The optimal operation of water resources systems is a wide and challenging application domain for optimal control methods and tools. Water resources systems are highly non linear systems, with large dimensional state and control spaces, affected by uncertainty and characterized by multiple competing objectives.  Most of the operational problems involving these systems can be formulated as Markov decision processes and solved via Dynamic Programming (DP) or Reinforcement Learning. Although DP family methods can be applied under mild assumptions, they suffer from three well known curses, considerably constraining their wide application: i) the curse of dimensionality, namely the computational cost of DP grows exponentially with state and control space; ii) the curse of modeling, meaning the compulsory use of in-line model-based computations that make impossible the direct, model-free inclusion of exogenous information into the controller and/ or coupling DP with process-based simulation models; iii) the curse of multiple objectives, i.e. the computational effort grows factorially with the number of objectives considered. Direct Policy Search (DPS) methods have recently emerged as a flexible tool to overcome DP’s curses. DPS is a simulation-based optimization approach, where the optimal operating policy is searched for in a given class of parameterized functions, possibly non-linear approximating networks, and the control problem transformed into a more traditional optimization problem in the policy parameters’ space.
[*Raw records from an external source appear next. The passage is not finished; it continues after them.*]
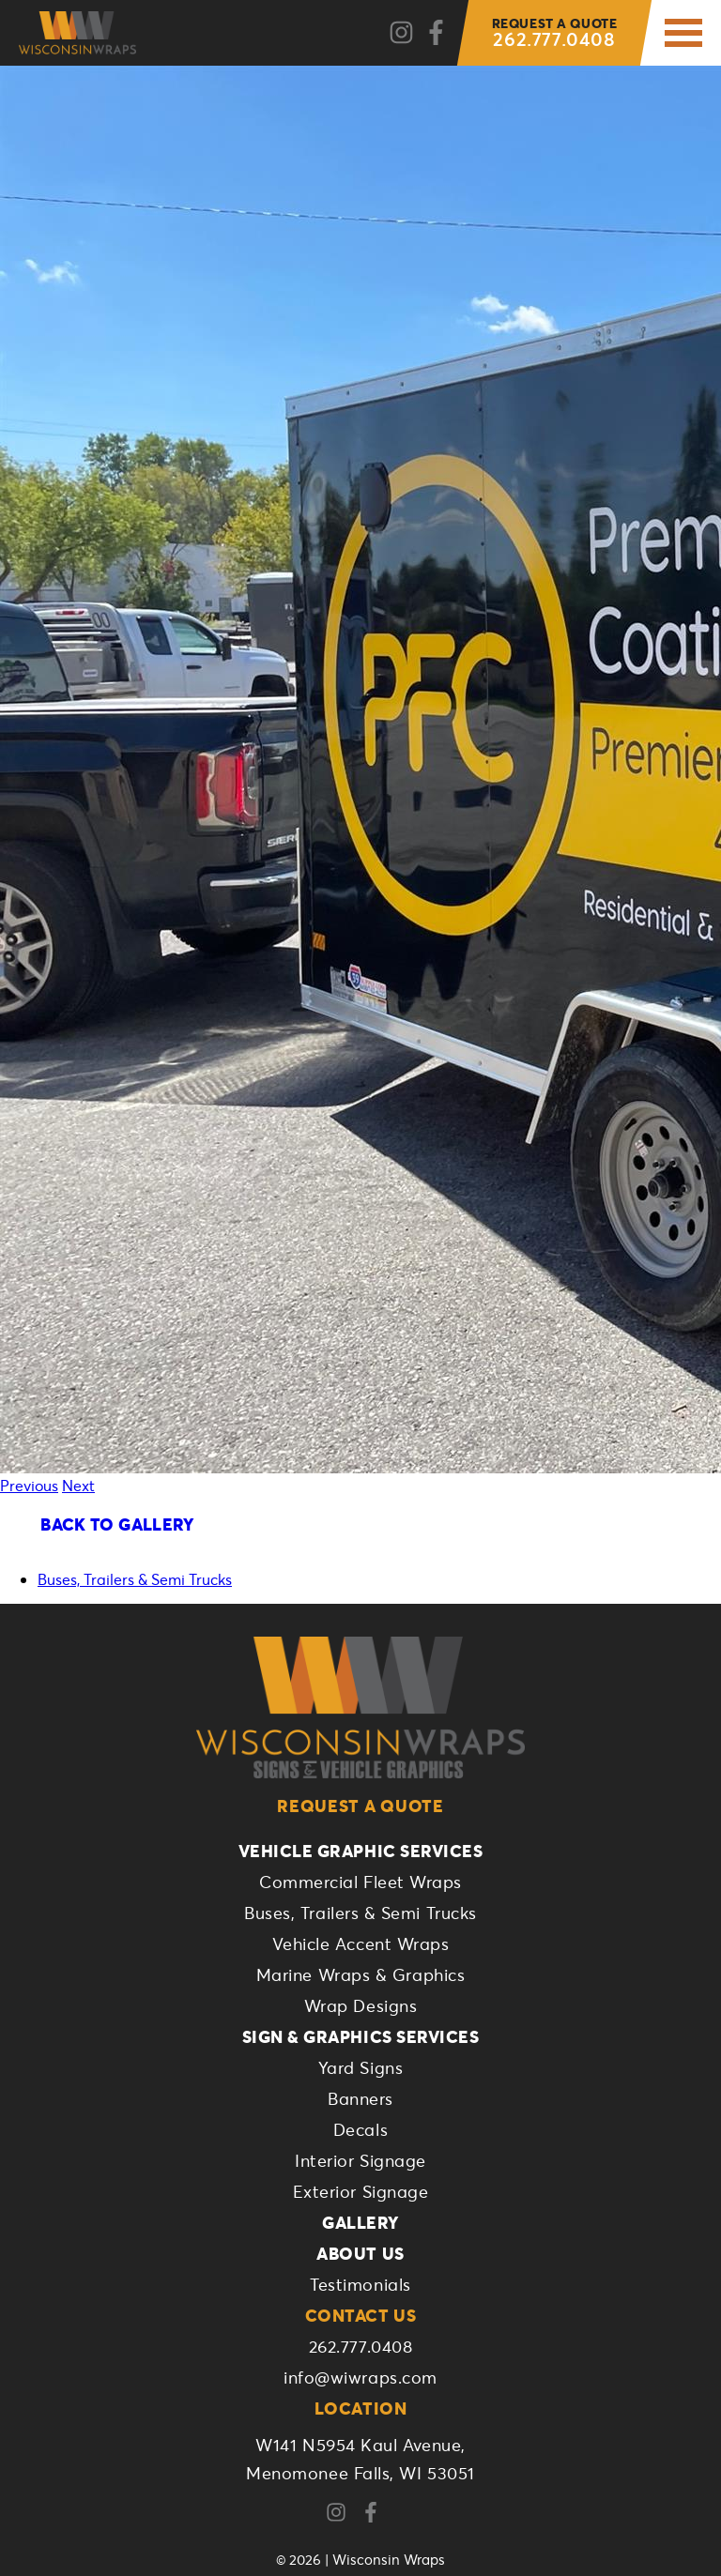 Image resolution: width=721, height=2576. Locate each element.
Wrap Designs (360, 2005)
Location (360, 2408)
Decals (360, 2129)
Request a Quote (360, 1805)
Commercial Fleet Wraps (360, 1881)
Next (78, 1485)
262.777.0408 (555, 33)
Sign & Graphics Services (361, 2036)
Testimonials (360, 2284)
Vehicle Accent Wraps (361, 1943)
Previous (29, 1485)
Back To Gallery (116, 1524)
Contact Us (360, 2315)
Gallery (360, 2222)
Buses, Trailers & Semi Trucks (135, 1579)
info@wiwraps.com (360, 2377)
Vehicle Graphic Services (360, 1850)
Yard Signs (360, 2067)
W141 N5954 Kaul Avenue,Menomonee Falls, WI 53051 (360, 2459)
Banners (360, 2098)
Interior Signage (360, 2160)
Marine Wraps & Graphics (360, 1974)
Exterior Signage (361, 2191)
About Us (360, 2253) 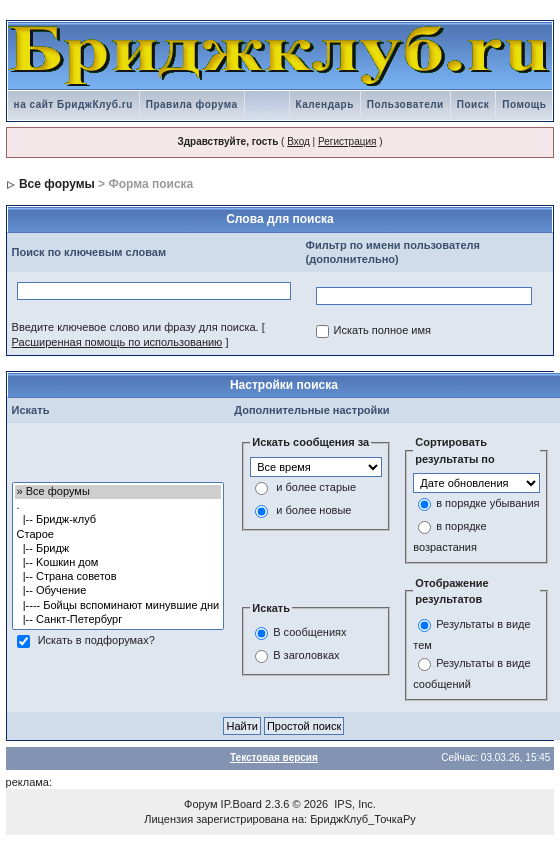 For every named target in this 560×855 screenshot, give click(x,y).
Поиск (473, 104)
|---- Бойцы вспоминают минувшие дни (118, 606)
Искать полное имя (382, 331)
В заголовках (306, 655)
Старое (118, 535)
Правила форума (192, 104)
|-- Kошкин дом (118, 563)
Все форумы (57, 184)
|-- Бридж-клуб (118, 520)
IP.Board (241, 804)
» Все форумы (118, 492)
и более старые (316, 487)
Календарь (325, 104)
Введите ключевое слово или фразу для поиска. (135, 327)
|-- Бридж (118, 549)
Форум (200, 804)
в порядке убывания (487, 504)
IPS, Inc (353, 804)
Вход (298, 141)
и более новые (313, 510)
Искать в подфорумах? (96, 640)
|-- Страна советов (118, 577)
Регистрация (347, 141)
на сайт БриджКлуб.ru (73, 104)
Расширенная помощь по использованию (117, 342)
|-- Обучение (118, 591)
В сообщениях (309, 632)
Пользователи (405, 104)
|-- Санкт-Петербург (118, 620)
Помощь (524, 104) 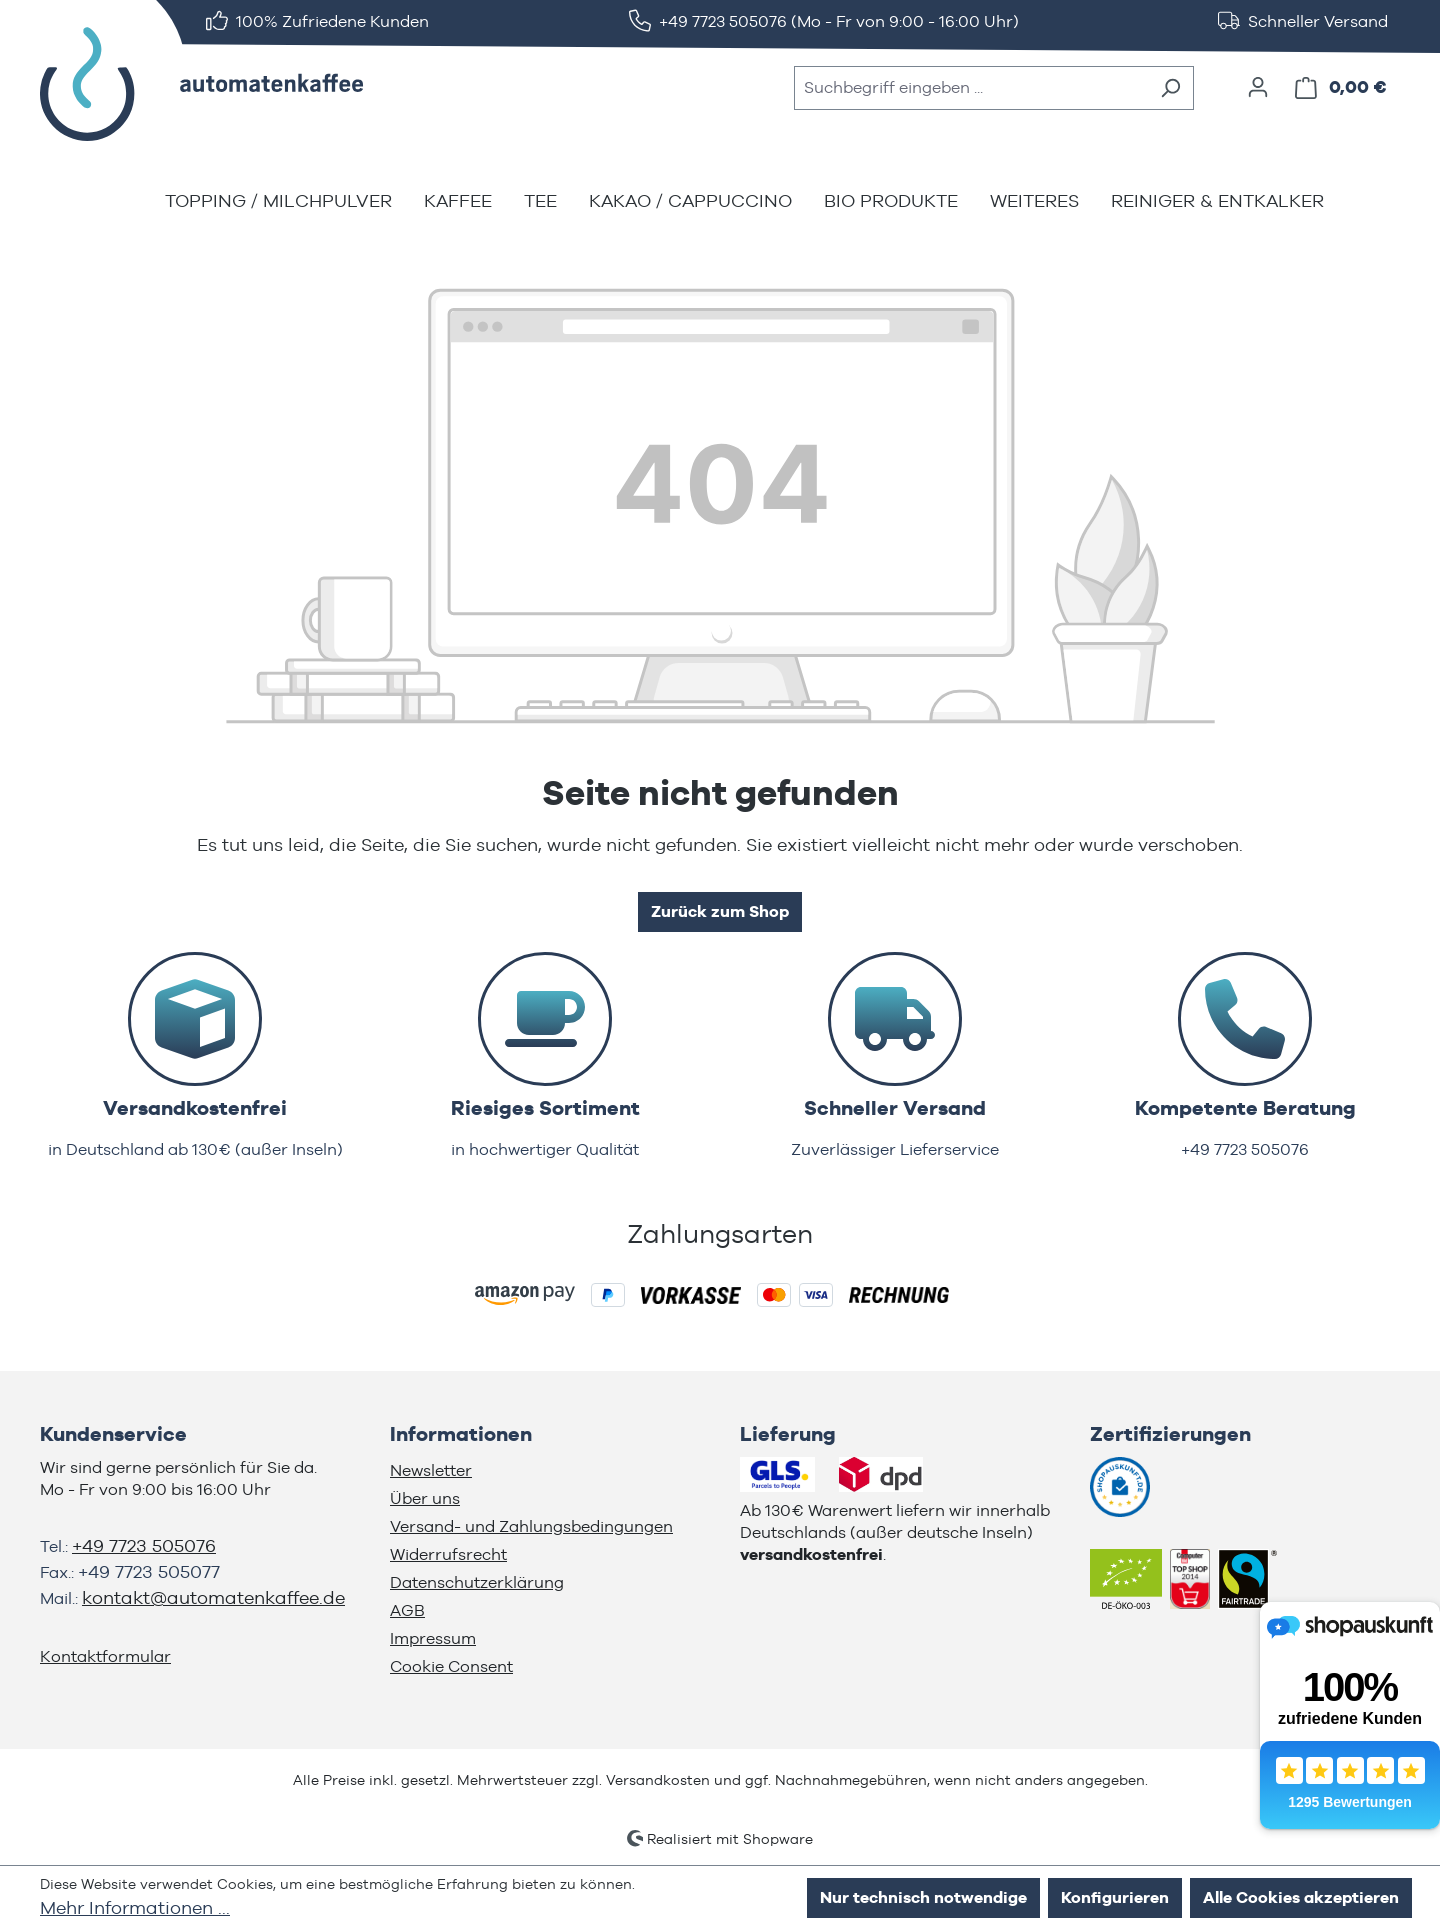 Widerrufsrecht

In this talk, I will review the most recent advances in Evolutionary Multi-Objective Direct Policy Search (EMODPS), by presenting a diagnostic framework for the design and the evaluation of multipurpose reservoir operations, the development of efficient EMODPS parallelization schemes, and the applications of EMODPS to a range of real world problems, including robust design under global change and rival problem framings.

This seminar has been jointly organized by FEEM and IEFE, Bocconi University.